WHAT THE EXERCISE ASKS
A faithful transcript of every entry is required; pictures do not belong in it.

■ ■ ■ ■ ■

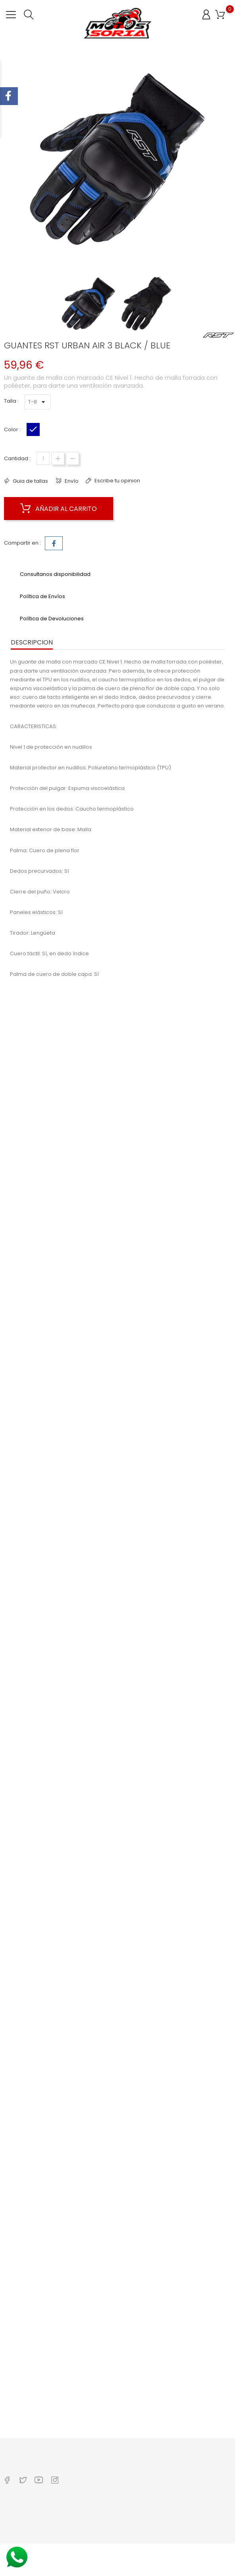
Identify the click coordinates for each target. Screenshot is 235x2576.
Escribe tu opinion (116, 480)
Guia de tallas (30, 481)
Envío (71, 481)
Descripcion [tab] (32, 642)
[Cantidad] (43, 458)
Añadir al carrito (58, 508)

■ ■ ■ ■ ■

WRITTEN RESPONSE
Identify the click coordinates for each target. Screenshot is 235x2576.
Escribe tu opinion (116, 480)
Guia de tallas (30, 481)
Envío (71, 481)
Descripcion [tab] (32, 642)
[Cantidad] (43, 458)
Añadir al carrito (58, 508)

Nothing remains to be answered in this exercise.